According to the paper, published in Nature Genetics, the researchers analysed 1000 human cancer samples, and looked for mutations in a whopping 238 different genes in each one (although this is still a tiny fraction of the estimated 25,000 genes in each and every human cell).

They found that just under a third of the 1000 samples had mutations in one or more of these 238 genes – which is pretty much in agreement with the results of decades of painstaking research.

As a bonus, they found that several mutations tended to occur together, and even discovered a few new mutations.

So the technique seems to be pretty accurate, and has already given scientists plenty of food for further thought.

But is this useful for cancer patients? Can us ordinary people get our hands on this test?

“Not yet”, is the (sadly inevitable) answer.

The reported ”test” is currently more of a “technique” that allows cancer scientists to press on with their research faster and more efficiently than before.

As is often the case with these things, it’s going to be a long time, and take a lot of work, before it can be used to make predictions about peoples’ health and disease.

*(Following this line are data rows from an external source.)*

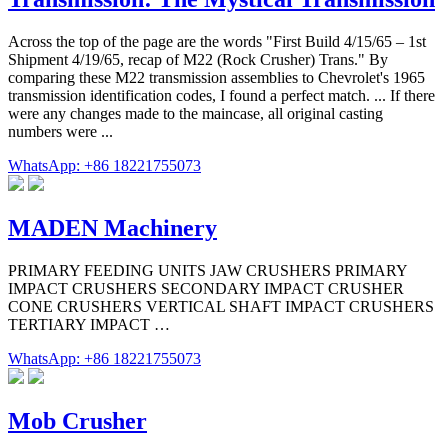
Across the top of the page are the words "First Build 4/15/65 – 1st
Shipment 4/19/65, recap of M22 (Rock Crusher) Trans." By
comparing these M22 transmission assemblies to Chevrolet's 1965
transmission identification codes, I found a perfect match. ... If there
were any changes made to the maincase, all original casting
numbers were ...
WhatsApp: +86 18221755073
MADEN Machinery
PRIMARY FEEDING UNITS JAW CRUSHERS PRIMARY
IMPACT CRUSHERS SECONDARY IMPACT CRUSHER
CONE CRUSHERS VERTICAL SHAFT IMPACT CRUSHERS
TERTIARY IMPACT …
WhatsApp: +86 18221755073
Mob Crusher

This is because, despite all our recent advances, we are still a long way from being able to look at the DNA in a given cell and announce, with any degree of certainty, “this cell will develop into a cancer.”

And we’re even further away from being able to put a time limit on this and say “this cell will develop into a cancer in about X years.”

So, much as this is an extremely promising result for cancer scientists, allowing them to ratchet up the pace of progress a notch or two, it’s not yet a ‘test’ that will give any meaningful information to you or I.

And it certainly didn’t, in our opinion, justify headlines exclaiming ‘THE £25 TEST TO SAVE YOUR LIFE

Here’s the original Nature Genetics paper if anyone’s interested:

High-throughput oncogene mutation profiling in human cancer.